= Abba Mari ben Eligdor =

Abba Mari ben Eligdor (also called Sen (or Senior) Astruc de Noves) was a distinguished Talmudist, an eminent philosopher, a member of the Astruc family and an able physicist and astronomer who flourished in the fourteenth century in Salon-de-Provence. In 1335, he was already very old (Samuel of Marseilles, in "Écrivains Juifs," p. 562, according to which the note in "Rev. Ét. Juives," ix. 59, must be corrected).

Of the many writings of Abba Mari, who, according to his contemporary, Isaac de Lattes, wrote commentaries on the Pentateuch, Job, parts of the Talmud, and Pirḳe de-Rabbi Eliezer, as well as works on physics, logic, and metaphysics, merely fragments are extant, and these in manuscript only. His commentary on Job is found in several European libraries; it is not a commentary in an exegetical or historical sense, but is full of philosophical disquisitions upon the Biblical theodicy.

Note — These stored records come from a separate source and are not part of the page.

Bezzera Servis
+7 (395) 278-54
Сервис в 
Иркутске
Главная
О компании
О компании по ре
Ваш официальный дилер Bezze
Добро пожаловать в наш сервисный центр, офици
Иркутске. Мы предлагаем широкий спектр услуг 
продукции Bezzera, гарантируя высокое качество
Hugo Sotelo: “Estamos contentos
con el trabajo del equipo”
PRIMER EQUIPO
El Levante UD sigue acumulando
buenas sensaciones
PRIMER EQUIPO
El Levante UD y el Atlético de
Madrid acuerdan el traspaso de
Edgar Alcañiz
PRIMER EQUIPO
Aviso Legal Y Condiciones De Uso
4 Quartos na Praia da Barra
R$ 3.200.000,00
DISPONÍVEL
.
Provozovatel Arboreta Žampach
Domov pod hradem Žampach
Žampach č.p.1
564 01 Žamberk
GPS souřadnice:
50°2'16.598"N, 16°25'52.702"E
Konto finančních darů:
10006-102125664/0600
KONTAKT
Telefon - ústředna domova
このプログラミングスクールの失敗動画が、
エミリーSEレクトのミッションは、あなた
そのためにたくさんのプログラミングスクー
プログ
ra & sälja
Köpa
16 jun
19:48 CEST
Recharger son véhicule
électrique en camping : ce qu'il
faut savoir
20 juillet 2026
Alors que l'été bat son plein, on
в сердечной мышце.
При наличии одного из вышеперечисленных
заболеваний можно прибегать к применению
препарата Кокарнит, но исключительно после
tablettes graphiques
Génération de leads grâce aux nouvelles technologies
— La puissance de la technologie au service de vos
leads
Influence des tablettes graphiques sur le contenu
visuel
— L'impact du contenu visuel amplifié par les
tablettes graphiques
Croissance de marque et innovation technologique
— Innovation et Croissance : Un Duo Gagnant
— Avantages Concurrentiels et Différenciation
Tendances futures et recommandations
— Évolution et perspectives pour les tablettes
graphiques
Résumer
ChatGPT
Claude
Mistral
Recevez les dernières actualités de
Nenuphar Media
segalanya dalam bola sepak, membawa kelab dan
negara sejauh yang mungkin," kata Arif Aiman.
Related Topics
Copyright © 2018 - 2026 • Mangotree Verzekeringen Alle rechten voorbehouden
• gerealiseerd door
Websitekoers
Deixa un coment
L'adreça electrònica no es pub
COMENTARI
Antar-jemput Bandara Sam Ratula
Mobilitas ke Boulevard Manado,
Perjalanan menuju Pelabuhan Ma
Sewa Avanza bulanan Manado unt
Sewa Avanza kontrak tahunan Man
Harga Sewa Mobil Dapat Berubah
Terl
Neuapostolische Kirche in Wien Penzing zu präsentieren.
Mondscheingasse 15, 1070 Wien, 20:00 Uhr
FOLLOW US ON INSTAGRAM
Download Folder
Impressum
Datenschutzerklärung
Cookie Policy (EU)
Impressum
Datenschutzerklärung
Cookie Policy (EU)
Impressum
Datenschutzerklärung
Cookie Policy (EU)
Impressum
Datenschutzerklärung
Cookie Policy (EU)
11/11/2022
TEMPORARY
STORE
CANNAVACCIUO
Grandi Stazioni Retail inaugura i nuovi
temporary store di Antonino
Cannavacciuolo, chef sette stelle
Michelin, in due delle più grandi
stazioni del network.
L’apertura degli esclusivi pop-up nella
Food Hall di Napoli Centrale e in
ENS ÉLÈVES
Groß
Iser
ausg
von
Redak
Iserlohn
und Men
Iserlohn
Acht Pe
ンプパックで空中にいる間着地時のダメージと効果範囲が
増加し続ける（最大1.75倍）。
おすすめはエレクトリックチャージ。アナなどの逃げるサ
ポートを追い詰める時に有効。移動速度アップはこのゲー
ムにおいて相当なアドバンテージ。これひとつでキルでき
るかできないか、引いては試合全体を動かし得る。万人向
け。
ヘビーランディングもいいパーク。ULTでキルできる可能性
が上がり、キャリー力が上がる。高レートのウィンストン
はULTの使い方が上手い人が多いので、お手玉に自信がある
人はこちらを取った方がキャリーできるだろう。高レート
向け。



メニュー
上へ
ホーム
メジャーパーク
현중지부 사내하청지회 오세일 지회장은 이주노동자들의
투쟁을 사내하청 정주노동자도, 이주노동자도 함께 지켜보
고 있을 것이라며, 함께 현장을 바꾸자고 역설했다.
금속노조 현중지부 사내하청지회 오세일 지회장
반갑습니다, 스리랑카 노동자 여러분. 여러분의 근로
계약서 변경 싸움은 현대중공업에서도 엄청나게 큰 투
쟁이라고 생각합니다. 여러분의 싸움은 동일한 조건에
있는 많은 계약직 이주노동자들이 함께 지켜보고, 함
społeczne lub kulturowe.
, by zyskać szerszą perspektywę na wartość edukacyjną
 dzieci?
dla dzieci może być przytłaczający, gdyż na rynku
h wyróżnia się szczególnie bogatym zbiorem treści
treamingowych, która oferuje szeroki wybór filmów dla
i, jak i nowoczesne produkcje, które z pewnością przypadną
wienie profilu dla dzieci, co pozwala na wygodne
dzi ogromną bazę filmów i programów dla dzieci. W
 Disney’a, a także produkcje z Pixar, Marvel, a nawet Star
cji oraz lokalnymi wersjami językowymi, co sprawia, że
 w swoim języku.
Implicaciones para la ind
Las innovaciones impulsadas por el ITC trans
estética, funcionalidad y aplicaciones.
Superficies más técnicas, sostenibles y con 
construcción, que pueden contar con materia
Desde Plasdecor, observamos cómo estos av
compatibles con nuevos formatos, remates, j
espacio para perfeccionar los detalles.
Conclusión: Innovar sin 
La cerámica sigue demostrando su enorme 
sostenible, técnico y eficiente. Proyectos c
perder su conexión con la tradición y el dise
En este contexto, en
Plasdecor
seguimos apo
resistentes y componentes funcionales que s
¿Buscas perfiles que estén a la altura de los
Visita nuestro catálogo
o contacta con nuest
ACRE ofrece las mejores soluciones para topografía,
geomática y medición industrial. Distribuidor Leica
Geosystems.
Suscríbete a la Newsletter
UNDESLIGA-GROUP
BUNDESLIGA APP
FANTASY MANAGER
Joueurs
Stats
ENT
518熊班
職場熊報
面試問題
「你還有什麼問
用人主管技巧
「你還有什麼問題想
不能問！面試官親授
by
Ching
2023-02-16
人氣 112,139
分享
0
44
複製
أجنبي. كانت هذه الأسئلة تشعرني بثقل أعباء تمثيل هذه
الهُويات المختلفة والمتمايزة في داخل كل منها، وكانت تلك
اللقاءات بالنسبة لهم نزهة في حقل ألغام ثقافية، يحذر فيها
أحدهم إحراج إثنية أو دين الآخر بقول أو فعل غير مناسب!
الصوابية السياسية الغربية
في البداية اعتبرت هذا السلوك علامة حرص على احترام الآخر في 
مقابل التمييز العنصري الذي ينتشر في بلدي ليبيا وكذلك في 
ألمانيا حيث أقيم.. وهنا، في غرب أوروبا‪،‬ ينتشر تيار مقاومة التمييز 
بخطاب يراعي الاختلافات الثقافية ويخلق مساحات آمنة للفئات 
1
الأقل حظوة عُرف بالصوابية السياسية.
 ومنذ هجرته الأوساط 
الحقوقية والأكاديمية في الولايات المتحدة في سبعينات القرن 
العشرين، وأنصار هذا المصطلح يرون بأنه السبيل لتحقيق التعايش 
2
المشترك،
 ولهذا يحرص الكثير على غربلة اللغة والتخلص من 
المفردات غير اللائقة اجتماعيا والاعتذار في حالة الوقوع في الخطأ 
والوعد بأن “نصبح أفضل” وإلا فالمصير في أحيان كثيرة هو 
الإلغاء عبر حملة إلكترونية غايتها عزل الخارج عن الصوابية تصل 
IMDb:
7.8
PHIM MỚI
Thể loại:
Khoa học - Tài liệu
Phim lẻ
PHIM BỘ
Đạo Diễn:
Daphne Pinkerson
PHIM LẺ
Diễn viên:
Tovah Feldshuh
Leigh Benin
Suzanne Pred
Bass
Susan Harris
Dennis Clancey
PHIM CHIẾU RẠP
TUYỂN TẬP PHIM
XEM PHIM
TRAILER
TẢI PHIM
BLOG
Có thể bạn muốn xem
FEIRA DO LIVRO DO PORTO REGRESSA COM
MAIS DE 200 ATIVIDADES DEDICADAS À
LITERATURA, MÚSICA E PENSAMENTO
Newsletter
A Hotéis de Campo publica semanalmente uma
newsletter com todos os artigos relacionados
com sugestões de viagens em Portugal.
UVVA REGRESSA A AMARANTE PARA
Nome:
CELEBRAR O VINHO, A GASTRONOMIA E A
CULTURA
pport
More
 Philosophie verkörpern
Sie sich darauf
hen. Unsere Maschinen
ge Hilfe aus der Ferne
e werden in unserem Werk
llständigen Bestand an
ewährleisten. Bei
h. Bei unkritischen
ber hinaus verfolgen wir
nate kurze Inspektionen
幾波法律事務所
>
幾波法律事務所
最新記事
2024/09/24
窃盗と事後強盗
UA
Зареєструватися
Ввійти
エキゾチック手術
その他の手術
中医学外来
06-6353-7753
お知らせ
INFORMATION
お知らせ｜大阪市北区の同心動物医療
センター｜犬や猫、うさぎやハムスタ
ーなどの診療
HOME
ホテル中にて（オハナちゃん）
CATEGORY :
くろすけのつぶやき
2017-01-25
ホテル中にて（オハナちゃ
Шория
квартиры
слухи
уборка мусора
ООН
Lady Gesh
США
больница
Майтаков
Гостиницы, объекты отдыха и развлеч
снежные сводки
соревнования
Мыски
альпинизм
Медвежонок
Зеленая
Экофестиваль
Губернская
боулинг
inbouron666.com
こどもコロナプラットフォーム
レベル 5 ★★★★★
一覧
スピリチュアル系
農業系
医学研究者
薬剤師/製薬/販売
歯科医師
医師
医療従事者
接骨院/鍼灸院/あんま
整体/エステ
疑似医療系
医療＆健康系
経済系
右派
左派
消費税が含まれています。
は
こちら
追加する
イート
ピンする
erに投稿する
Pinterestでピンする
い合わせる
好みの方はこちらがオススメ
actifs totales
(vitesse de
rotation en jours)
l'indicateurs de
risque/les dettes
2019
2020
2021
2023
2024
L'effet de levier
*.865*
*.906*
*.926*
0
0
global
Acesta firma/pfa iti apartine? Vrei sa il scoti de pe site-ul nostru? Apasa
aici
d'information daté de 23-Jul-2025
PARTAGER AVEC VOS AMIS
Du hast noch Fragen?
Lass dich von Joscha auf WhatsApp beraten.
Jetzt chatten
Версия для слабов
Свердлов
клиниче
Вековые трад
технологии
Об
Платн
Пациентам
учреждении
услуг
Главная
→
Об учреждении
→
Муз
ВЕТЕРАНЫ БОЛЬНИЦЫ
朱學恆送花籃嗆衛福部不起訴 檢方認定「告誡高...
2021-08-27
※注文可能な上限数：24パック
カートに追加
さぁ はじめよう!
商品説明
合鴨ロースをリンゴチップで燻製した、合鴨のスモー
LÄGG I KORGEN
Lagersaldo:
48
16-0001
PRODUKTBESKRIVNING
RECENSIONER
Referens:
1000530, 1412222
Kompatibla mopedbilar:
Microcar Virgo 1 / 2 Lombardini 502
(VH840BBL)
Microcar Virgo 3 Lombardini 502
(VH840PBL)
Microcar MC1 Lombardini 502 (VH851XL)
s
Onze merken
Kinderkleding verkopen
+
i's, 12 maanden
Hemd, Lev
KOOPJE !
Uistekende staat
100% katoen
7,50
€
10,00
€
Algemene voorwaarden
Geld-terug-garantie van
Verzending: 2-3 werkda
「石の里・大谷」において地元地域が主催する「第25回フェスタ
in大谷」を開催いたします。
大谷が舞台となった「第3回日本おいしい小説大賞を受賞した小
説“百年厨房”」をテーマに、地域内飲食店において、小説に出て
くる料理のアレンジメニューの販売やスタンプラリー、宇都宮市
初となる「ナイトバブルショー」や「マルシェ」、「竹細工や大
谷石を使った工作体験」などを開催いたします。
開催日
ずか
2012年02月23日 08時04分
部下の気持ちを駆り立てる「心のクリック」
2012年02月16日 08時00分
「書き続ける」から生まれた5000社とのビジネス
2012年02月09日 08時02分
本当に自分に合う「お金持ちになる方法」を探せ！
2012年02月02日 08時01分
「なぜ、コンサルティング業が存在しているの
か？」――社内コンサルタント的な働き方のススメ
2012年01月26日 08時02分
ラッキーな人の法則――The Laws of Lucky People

The existence of Job is doubted by Abba Mari, as by some of the Talmudic rabbis. He says that, at any rate, the book bearing his name was not written by Job, as some authorities in the Talmud admit, but by Moses. Job's four friends represent in their personalities four different views of evil in the world. Eliphaz, representative of tradition, denies altogether the reality of evil, in agreement with Deut. xxxii. 4. Bildad, on the other hand, does not deny its reality, but holds, as-if he had been the loyal disciple of the old rabbis and Motazilites, that God allows the just to suffer here in order to reward them the more in the future life. Zophar, too, considers evil a reality; with the Ascharites, with whom many rabbis agree, he insists on man's ignorance of the divine will, which finite man ought not to investigate. Elihu is of the same opinion as Eliphaz, but with the difference that what Eliphaz accepts as a matter of faith, Elihu demonstrates philosophically. It can thus be seen that Abba Mari was a loyal student of Maimonides, and that, like him, he considered revelation and true philosophy as identical. Whether a philosophical and allegorical commentary on the Song of Songs, in manuscript in the Cambridge and Oxford libraries and ascribed to him, is really his, or should be credited to Moses of Narbonne, with whom Abba Mari is elsewhere confounded, is uncertain. The same doubt holds concerning the Hebrew translation of Gazzali's "Tendencies of Philosophers," which is ascribed to Abba Mari, but possibly also belongs to the aforesaid Moses. But there is no reason for Steinschneider's doubt concerning a Munich manuscript, containing the introduction to the first book of Euclid, with the superscription, "Written by Abba Mari, philosopher and teacher of truth."; it certainly belongs to our Abba Mari, and the words Abba Mari are not to be translated "My Lord and Father," for these two words would otherwise have their proper place at the beginning and not at the end of the sentence. Abba Mari also wrote "Refutations," in which he assailed Joseph Caspi's "Book of Secrets." This book, with the exception of a few quotations from it in other writers, has disappeared.